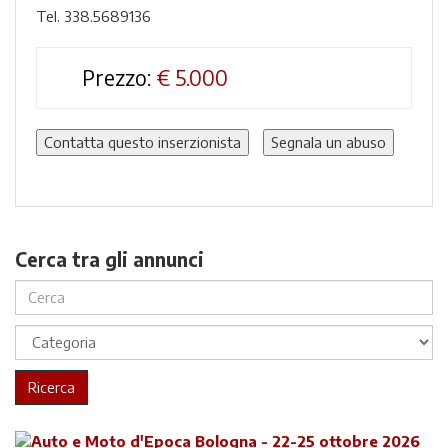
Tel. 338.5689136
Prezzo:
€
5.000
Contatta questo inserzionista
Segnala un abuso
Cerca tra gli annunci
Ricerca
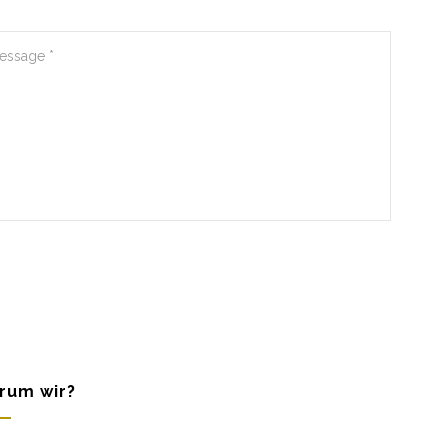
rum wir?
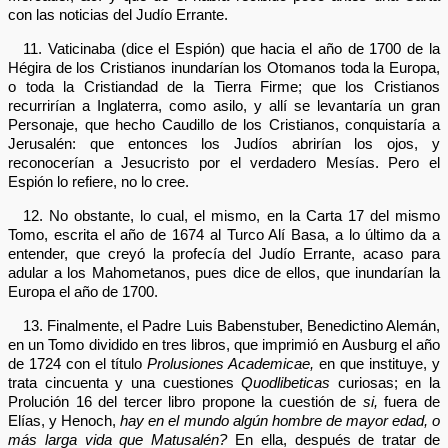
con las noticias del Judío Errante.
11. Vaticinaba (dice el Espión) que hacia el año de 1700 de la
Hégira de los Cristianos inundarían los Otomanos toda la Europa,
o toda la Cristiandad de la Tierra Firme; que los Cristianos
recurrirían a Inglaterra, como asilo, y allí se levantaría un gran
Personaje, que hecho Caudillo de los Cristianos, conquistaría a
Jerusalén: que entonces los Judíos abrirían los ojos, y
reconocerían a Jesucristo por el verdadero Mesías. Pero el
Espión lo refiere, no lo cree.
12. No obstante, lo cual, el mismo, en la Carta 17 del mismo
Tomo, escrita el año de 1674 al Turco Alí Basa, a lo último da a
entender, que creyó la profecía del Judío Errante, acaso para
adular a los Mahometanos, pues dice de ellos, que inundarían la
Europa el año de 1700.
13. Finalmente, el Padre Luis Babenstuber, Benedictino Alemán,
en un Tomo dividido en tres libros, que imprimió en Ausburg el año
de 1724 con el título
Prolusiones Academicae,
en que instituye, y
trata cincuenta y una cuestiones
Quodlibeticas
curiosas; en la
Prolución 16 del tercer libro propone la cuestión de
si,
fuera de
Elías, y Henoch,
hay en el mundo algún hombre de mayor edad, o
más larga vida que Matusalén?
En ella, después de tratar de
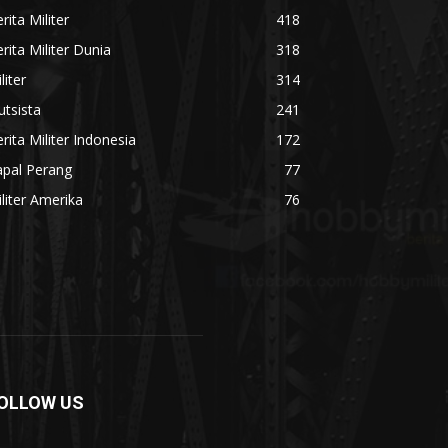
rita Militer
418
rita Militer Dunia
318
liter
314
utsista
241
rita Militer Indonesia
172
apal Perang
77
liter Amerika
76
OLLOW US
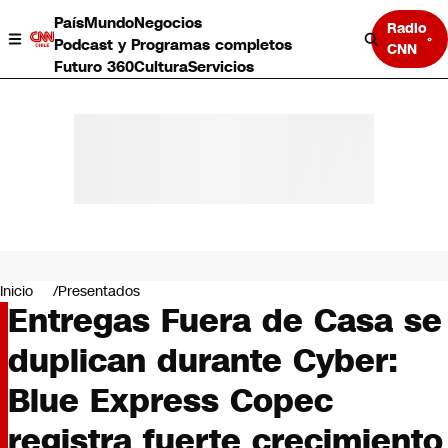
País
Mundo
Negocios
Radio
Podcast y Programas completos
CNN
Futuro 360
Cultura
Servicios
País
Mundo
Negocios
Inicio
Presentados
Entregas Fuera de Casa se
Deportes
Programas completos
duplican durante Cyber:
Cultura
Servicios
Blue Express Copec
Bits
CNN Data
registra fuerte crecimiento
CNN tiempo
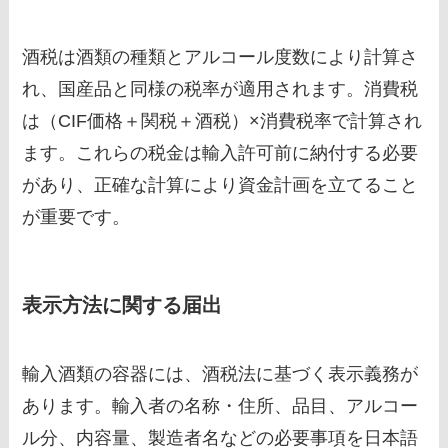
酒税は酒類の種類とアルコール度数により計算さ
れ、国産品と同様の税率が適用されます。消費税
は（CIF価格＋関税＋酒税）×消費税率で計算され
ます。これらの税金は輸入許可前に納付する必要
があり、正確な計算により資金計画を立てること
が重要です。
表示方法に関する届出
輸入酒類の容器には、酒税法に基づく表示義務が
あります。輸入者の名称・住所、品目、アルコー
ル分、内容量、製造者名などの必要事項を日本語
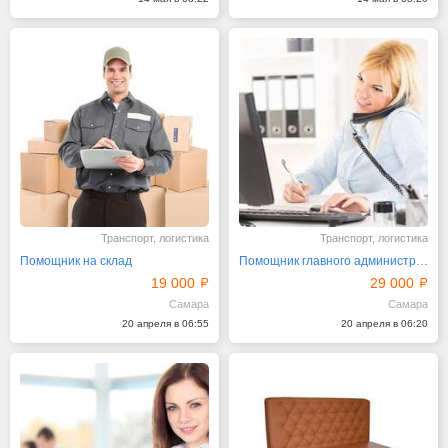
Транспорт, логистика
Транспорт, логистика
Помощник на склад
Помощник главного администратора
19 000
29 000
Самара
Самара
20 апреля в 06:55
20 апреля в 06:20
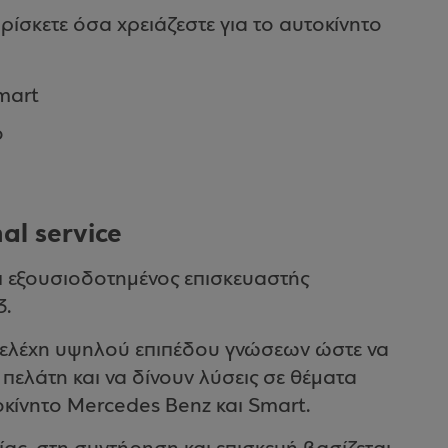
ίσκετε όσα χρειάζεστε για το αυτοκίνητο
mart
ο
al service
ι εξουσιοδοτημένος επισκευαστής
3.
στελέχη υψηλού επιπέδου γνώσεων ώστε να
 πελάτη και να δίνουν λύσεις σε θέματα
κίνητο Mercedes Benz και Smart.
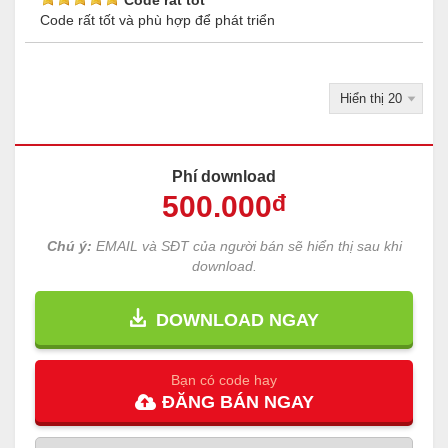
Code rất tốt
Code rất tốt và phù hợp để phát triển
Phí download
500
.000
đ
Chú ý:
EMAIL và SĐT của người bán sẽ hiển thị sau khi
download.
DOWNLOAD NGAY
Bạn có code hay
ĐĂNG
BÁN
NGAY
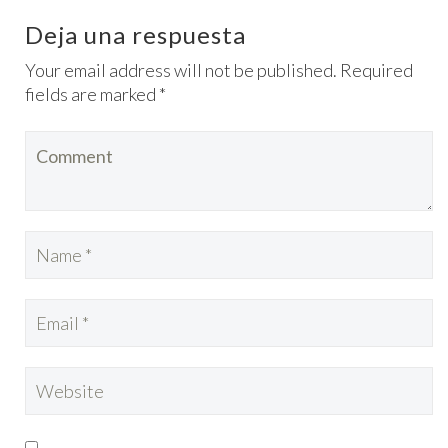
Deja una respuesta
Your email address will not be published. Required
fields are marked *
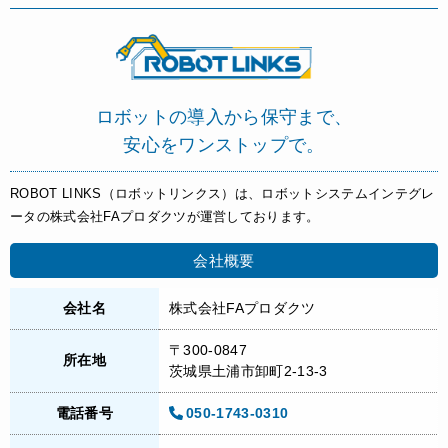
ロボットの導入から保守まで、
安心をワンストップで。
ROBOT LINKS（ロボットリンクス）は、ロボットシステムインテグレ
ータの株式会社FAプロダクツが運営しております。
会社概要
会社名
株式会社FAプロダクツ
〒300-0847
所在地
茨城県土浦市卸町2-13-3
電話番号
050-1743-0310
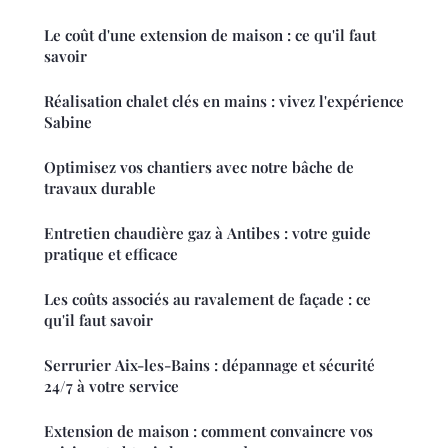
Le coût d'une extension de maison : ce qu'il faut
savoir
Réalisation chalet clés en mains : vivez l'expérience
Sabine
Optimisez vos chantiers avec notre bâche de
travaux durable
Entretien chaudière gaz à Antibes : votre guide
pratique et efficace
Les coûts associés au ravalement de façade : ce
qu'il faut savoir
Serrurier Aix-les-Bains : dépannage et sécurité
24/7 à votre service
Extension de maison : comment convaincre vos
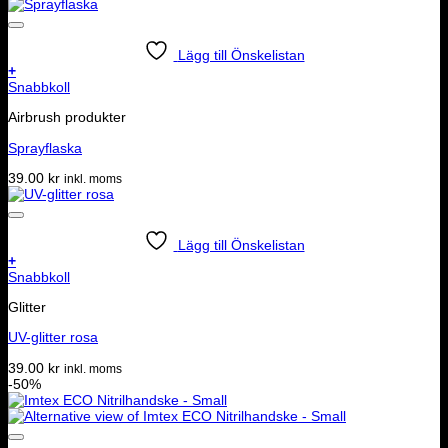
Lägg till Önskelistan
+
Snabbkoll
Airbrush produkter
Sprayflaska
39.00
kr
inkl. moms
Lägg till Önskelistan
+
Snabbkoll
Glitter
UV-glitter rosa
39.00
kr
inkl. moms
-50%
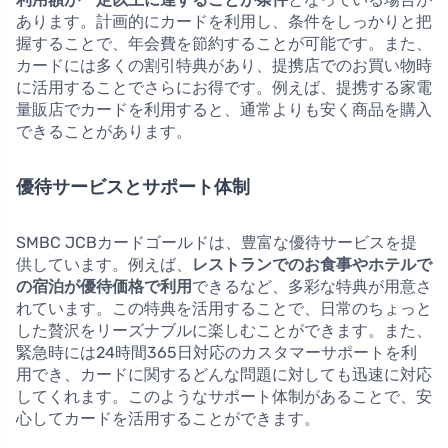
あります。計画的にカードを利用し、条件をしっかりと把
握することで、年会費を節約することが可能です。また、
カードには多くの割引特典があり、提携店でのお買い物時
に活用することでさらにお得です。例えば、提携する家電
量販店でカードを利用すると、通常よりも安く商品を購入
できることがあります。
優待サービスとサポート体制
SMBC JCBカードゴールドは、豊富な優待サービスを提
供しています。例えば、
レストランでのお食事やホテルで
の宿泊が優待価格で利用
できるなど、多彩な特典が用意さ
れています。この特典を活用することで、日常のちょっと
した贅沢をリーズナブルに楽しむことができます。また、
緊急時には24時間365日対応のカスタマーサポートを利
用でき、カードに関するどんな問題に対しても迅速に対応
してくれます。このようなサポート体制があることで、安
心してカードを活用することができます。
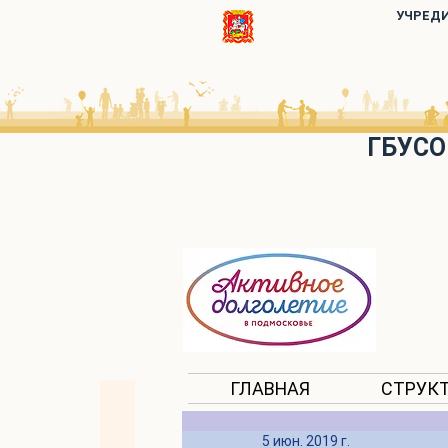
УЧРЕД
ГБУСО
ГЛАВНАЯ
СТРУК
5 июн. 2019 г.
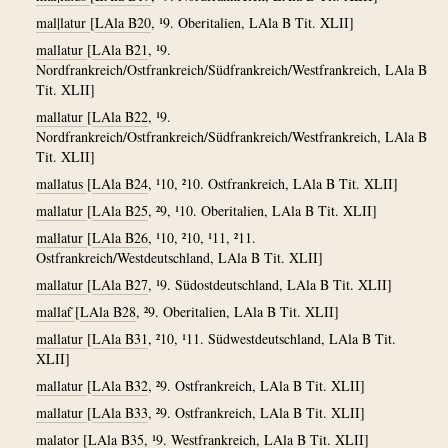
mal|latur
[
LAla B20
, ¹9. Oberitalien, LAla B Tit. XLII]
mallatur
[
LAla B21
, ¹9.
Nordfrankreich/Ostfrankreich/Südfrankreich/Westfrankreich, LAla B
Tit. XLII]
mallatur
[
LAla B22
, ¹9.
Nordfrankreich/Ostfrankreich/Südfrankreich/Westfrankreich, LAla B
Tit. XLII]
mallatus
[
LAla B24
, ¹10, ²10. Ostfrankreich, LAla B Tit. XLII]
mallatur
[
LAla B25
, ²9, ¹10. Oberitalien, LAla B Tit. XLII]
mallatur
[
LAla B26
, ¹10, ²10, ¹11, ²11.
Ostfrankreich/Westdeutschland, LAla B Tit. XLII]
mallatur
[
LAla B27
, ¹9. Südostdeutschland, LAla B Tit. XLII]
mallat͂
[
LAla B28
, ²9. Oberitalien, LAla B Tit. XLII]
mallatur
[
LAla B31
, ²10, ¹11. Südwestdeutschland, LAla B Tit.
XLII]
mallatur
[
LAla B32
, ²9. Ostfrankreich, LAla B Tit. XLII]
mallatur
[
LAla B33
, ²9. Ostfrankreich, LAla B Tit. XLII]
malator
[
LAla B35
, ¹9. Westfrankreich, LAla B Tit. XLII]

================

### What needs to be done
Except for pictures, copy the records above exactly.

### Expected answer
Tel. 338.5689136
Prezzo:
€
5.000
Contatta questo inserzionista
Segnala un abuso
Cerca tra gli annunci
Ricerca
rum wir?
con las noticias del Judío Errante.
11. Vaticinaba (dice el Espión) que hacia el año de 1700 de la
Hégira de los Cristianos inundarían los Otomanos toda la Europa,
o toda la Cristiandad de la Tierra Firme; que los Cristianos
recurrirían a Inglaterra, como asilo, y allí se levantaría un gran
Personaje, que hecho Caudillo de los Cristianos, conquistaría a
Jerusalén: que entonces los Judíos abrirían los ojos, y
reconocerían a Jesucristo por el verdadero Mesías. Pero el
Espión lo refiere, no lo cree.
12. No obstante, lo cual, el mismo, en la Carta 17 del mismo
Tomo, escrita el año de 1674 al Turco Alí Basa, a lo último da a
entender, que creyó la profecía del Judío Errante, acaso para
adular a los Mahometanos, pues dice de ellos, que inundarían la
Europa el año de 1700.
13. Finalmente, el Padre Luis Babenstuber, Benedictino Alemán,
en un Tomo dividido en tres libros, que imprimió en Ausburg el año
de 1724 con el título
Prolusiones Academicae,
en que instituye, y
trata cincuenta y una cuestiones
Quodlibeticas
curiosas; en la
Prolución 16 del tercer libro propone la cuestión de
si,
fuera de
Elías, y Henoch,
hay en el mundo algún hombre de mayor edad, o
más larga vida que Matusalén?
En ella, después de tratar de
rita Militer
418
rita Militer Dunia
318
liter
314
utsista
241
rita Militer Indonesia
172
apal Perang
77
liter Amerika
76
OLLOW US
País
Mundo
Negocios
Radio
Podcast y Programas completos
CNN
Futuro 360
Cultura
Servicios
País
Mundo
Negocios
Inicio
Presentados
Entregas Fuera de Casa se
Deportes
Programas completos
duplican durante Cyber:
Cultura
Servicios
Blue Express Copec
Bits
CNN Data
registra fuerte crecimiento
CNN tiempo
酒税は酒類の種類とアルコール度数により計算さ
れ、国産品と同様の税率が適用されます。消費税
は（CIF価格＋関税＋酒税）×消費税率で計算され
ます。これらの税金は輸入許可前に納付する必要
があり、正確な計算により資金計画を立てること
が重要です。
表示方法に関する届出
輸入酒類の容器には、酒税法に基づく表示義務が
あります。輸入者の名称・住所、品目、アルコー
ル分、内容量、製造者名などの必要事項を日本語
Транспорт, логистика
Транспорт, логистика
Помощник на склад
Помощник главного администратора
19 000
29 000
Самара
Самара
20 апреля в 06:55
20 апреля в 06:20
ίσκετε όσα χρειάζεστε για το αυτοκίνητο
mart
ο
al service
ι εξουσιοδοτημένος επισκευαστής
3.
στελέχη υψηλού επιπέδου γνώσεων ώστε να
 πελάτη και να δίνουν λύσεις σε θέματα
κίνητο Mercedes Benz και Smart.
Code rất tốt
Code rất tốt và phù hợp để phát triển
Phí download
500
.000
đ
Chú ý:
EMAIL và SĐT của người bán sẽ hiển thị sau khi
download.
DOWNLOAD NGAY
Bạn có code hay
ĐĂNG
BÁN
NGAY
Deja una respuesta
Your email address will not be published. Required
fields are marked *
ロボットの導入から保守まで、
安心をワンストップで。
ROBOT LINKS（ロボットリンクス）は、ロボットシステムインテグレ
ータの株式会社FAプロダクツが運営しております。
会社概要
会社名
株式会社FAプロダクツ
〒300-0847
所在地
茨城県土浦市卸町2-13-3
電話番号
050-1743-0310
Le coût d'une extension de maison : ce qu'il faut
savoir
Réalisation chalet clés en mains : vivez l'expérience
Sabine
Optimisez vos chantiers avec notre bâche de
travaux durable
Entretien chaudière gaz à Antibes : votre guide
pratique et efficace
Les coûts associés au ravalement de façade : ce
qu'il faut savoir
Serrurier Aix-les-Bains : dépannage et sécurité
24/7 à votre service
Extension de maison : comment convaincre vos
Lägg till Önskelistan
+
Snabbkoll
Airbrush produkter
Sprayflaska
39.00
kr
inkl. moms
Lägg till Önskelistan
+
Snabbkoll
Glitter
UV-glitter rosa
39.00
kr
inkl. moms
-50%
あります。計画的にカードを利用し、条件をしっかりと把
握することで、年会費を節約することが可能です。また、
カードには多くの割引特典があり、提携店でのお買い物時
に活用することでさらにお得です。例えば、提携する家電
量販店でカードを利用すると、通常よりも安く商品を購入
できることがあります。
優待サービスとサポート体制
SMBC JCBカードゴールドは、豊富な優待サービスを提
供しています。例えば、
レストランでのお食事やホテルで
の宿泊が優待価格で利用
できるなど、多彩な特典が用意さ
れています。この特典を活用することで、日常のちょっと
した贅沢をリーズナブルに楽しむことができます。また、
緊急時には24時間365日対応のカスタマーサポートを利
用でき、カードに関するどんな問題に対しても迅速に対応
してくれます。このようなサポート体制があることで、安
心してカードを活用することができます。
УЧРЕД
ГБУСО
ГЛАВНАЯ
СТРУК
5 июн. 2019 г.
mal|latur
[
LAla B20
, ¹9. Oberitalien, LAla B Tit. XLII]
mallatur
[
LAla B21
, ¹9.
Nordfrankreich/Ostfrankreich/Südfrankreich/Westfrankreich, LAla B
Tit. XLII]
mallatur
[
LAla B22
, ¹9.
Nordfrankreich/Ostfrankreich/Südfrankreich/Westfrankreich, LAla B
Tit. XLII]
mallatus
[
LAla B24
, ¹10, ²10. Ostfrankreich, LAla B Tit. XLII]
mallatur
[
LAla B25
, ²9, ¹10. Oberitalien, LAla B Tit. XLII]
mallatur
[
LAla B26
, ¹10, ²10, ¹11, ²11.
Ostfrankreich/Westdeutschland, LAla B Tit. XLII]
mallatur
[
LAla B27
, ¹9. Südostdeutschland, LAla B Tit. XLII]
mallat͂
[
LAla B28
, ²9. Oberitalien, LAla B Tit. XLII]
mallatur
[
LAla B31
, ²10, ¹11. Südwestdeutschland, LAla B Tit.
XLII]
mallatur
[
LAla B32
, ²9. Ostfrankreich, LAla B Tit. XLII]
mallatur
[
LAla B33
, ²9. Ostfrankreich, LAla B Tit. XLII]
malator
[
LAla B35
, ¹9. Westfrankreich, LAla B Tit. XLII]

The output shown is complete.